Data for this exercise —
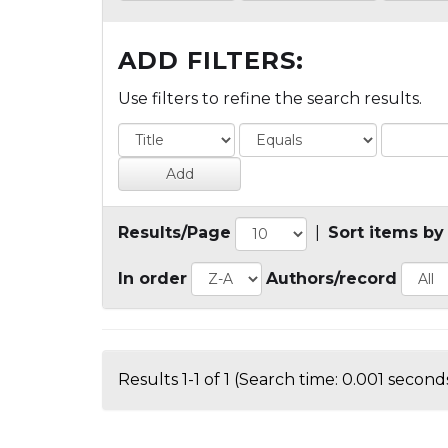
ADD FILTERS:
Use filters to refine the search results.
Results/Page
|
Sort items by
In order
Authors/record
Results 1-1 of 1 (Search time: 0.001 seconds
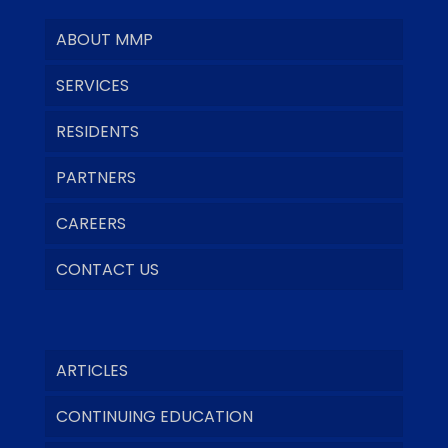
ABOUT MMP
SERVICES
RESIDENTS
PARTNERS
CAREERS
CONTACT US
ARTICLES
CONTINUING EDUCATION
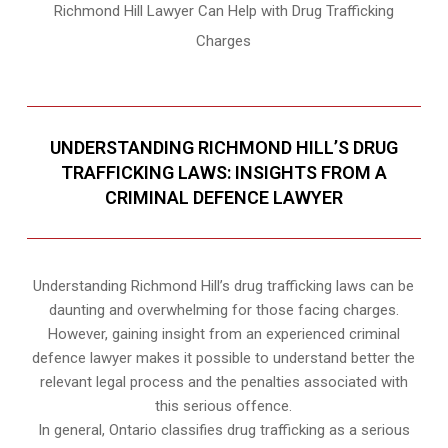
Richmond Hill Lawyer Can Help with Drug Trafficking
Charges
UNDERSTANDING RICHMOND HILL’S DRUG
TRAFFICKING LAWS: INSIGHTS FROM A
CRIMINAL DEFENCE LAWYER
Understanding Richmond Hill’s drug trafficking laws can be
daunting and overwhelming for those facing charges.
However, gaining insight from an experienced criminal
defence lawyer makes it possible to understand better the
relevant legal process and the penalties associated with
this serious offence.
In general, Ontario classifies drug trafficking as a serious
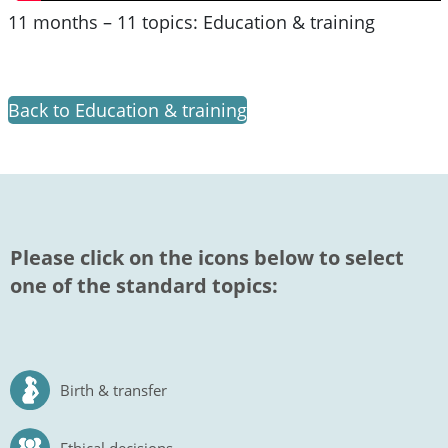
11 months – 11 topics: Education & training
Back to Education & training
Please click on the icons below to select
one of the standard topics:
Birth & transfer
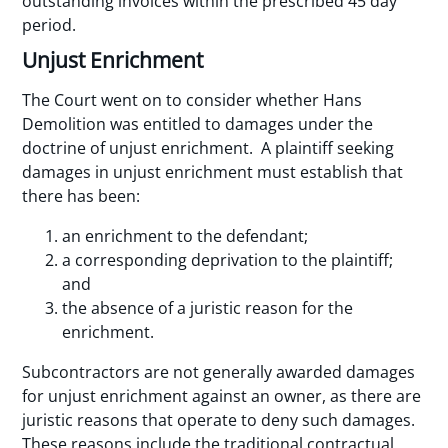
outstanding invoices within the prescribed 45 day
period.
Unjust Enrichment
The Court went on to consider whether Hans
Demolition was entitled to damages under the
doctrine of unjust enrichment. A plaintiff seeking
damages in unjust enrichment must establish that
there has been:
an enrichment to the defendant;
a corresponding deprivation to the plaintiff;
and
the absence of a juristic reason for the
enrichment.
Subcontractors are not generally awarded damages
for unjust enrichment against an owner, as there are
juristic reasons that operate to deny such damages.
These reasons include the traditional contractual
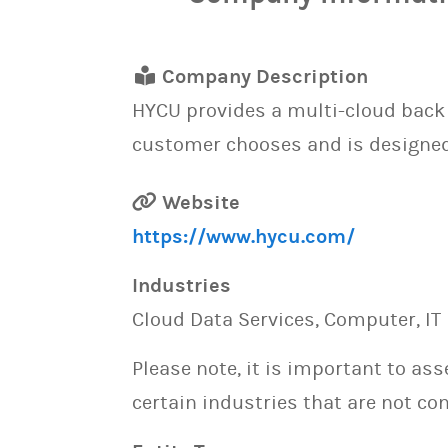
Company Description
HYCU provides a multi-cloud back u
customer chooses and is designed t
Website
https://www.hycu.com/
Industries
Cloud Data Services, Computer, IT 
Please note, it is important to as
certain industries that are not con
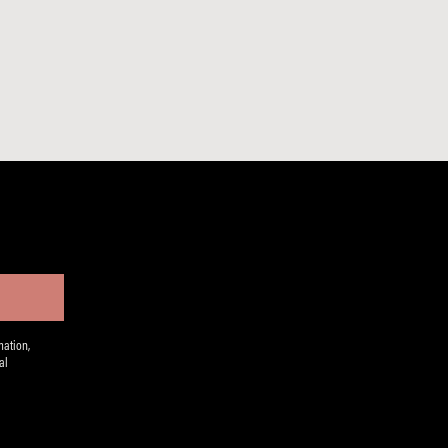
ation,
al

Problem requirements —
In the entries above, find the line with "However, gaining insight" and the line with "an enrichment to the defendant;". Write out exactly those two lines and every line between them, pictures excluded.

Completed task —
However, gaining insight from an experienced criminal
defence lawyer makes it possible to understand better the
relevant legal process and the penalties associated with
this serious offence.
In general, Ontario classifies drug trafficking as a serious
11 months – 11 topics: Education & training
Back to Education & training
Please click on the icons below to select
one of the standard topics:
Birth & transfer
outstanding invoices within the prescribed 45 day
period.
Unjust Enrichment
The Court went on to consider whether Hans
Demolition was entitled to damages under the
doctrine of unjust enrichment. A plaintiff seeking
damages in unjust enrichment must establish that
there has been:
an enrichment to the defendant;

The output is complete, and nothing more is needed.